Mais n’accordons-nous pas trop d’importance à ce que nous voyons? Nous ferions peut-être mieux de fermer les yeux, et de nous fier à notre ouïe, uniquement à notre ouïe, pour discerner les émotions des autres. C’est ce qui ressort d’une étude menée par Michael Kraus, professeur assistant en science du management à l’Université Yale, qui vient de publier ses résultats dans la revue American Psychologist. Des résultats sans équivoque: écouter est plus efficace que regarder.
«On se focalise énormément sur les expressions faciales, que ce soit dans la culture populaire ou dans la recherche scientifique sur les émotions, explique ce spécialiste de psychologie sociale. J’avais le sentiment que les gens n’ont pas conscience du pouvoir de la voix.» Un pouvoir qu’il s’est attaché à démontrer, en comparant la capacité de l’être humain à interpréter ce que véhicule la voix ou le langage corporel des autres. Michael Kraus a conduit une série d’expériences, impliquant près de 1800 personnes en tout. Des cobayes ont, par exemple, été exposés à l’enregistrement d’un groupe d’amis discutant ensemble. Certains ont eu le son et l’image, d’autre uniquement le son, et d’autres encore uniquement l’image.
Étonnamment, les participants se sont montrés plus efficaces à identifier les émotions à l’oreille seulement. Ce qui peut s’expliquer, estime Michael Kraus: «La façon dont vous dites les choses contient une grande quantité d’informations, notamment sur ce que vous ressentez. Mais il faut aussi comprendre que lorsque nous essayons d’analyser à la fois le comportement non verbal de quelqu’un, sa voix et ses expressions faciales, nous divisons notre attention entre tous les canaux, ce qui nous rend, en fin de compte, plus mauvais.»
En n’activant que l’ouïe, nous glanons moins d’informations, mais des informations souvent plus authentiques. Si Michael Kraus ne remet pas en question le fait que les gestes et les expressions du visage sont les vecteurs d’émotions, il rappelle que nous avons aussi développé – certains peut-être plus que d’autres – une capacité à utiliser notre visage afin de masquer ces émotions. Maîtriser sa voix, par contre, semble moins facile.

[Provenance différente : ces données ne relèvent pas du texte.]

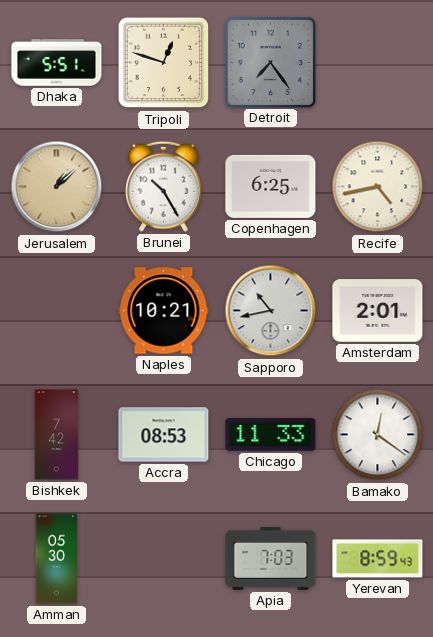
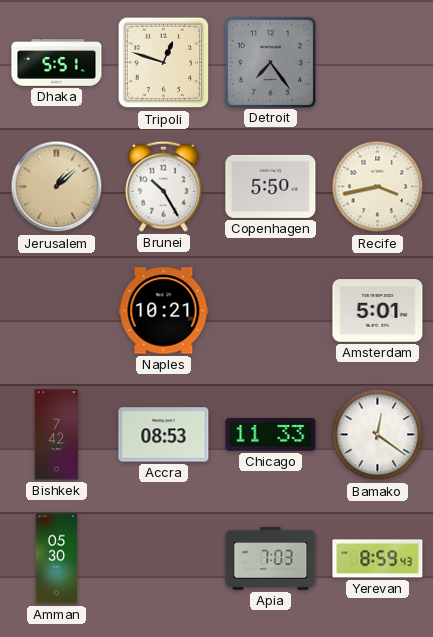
Copenhagen: 6:25 -> 5:50
Recife: 4:43 -> 3:43
Sapporo: 10:43 -> none
Amsterdam: 2:01 -> 5:01
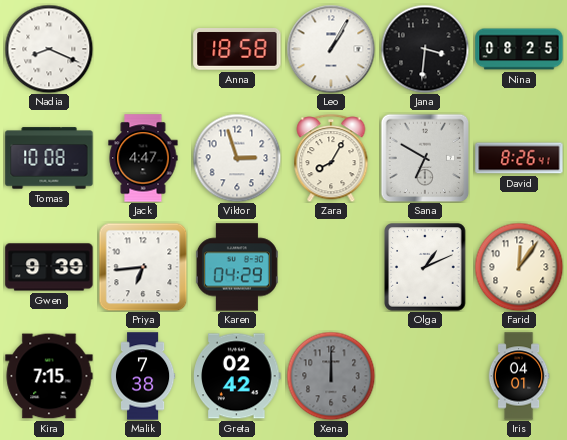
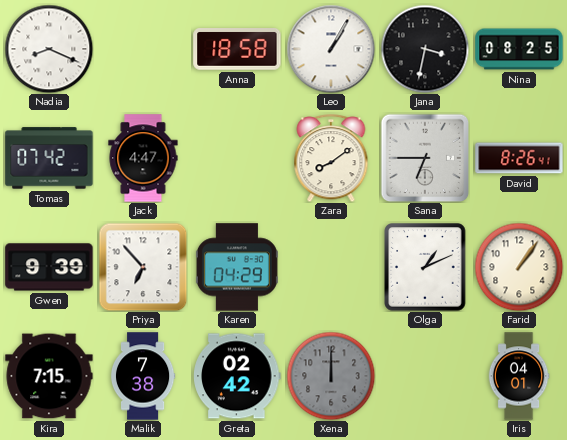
Jana: 3:31 -> 3:32
Tomas: 10:08 -> 07:42
Viktor: 2:57 -> none
Zara: 8:05 -> 8:09
Sana: 6:50 -> 6:45
Priya: 6:44 -> 6:53
Farid: 12:06 -> 1:06
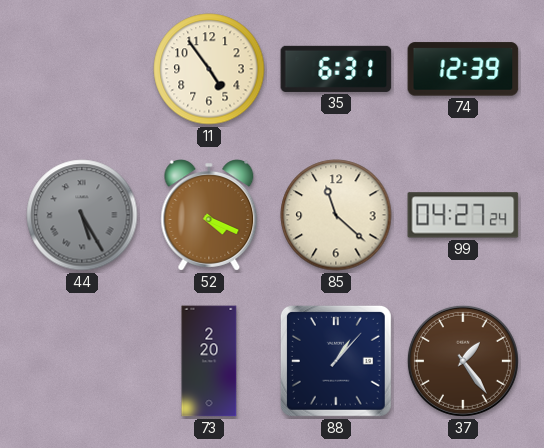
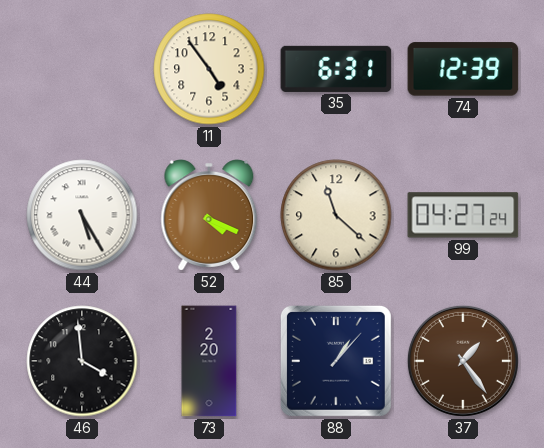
44 dial: grey -> white
46: none -> 3:59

«Le fait de se concentrer sur la voix permet d’utiliser plus efficacement nos compétences», résume Michael Kraus. Accorder plus d’importance à ce que les gens disent et à la manière dont ils le disent pourrait, selon lui, améliorer la communication, la compréhension entre les gens dans le milieu professionnel, comme dans la vie de tous les jours. Reste que ces résultats ont été obtenus dans le cadre d’interactions expérimentales et pas dans la vraie vie. Et rien ne dit que cette supériorité de l’ouïe s’applique à tout le monde. «Nous n’avons pas examiné si c’était le cas dans différentes cultures ou dans tous les contextes d’interaction, donc, pour l’instant, nous ne savons pas», concède modestement Michael Kraus.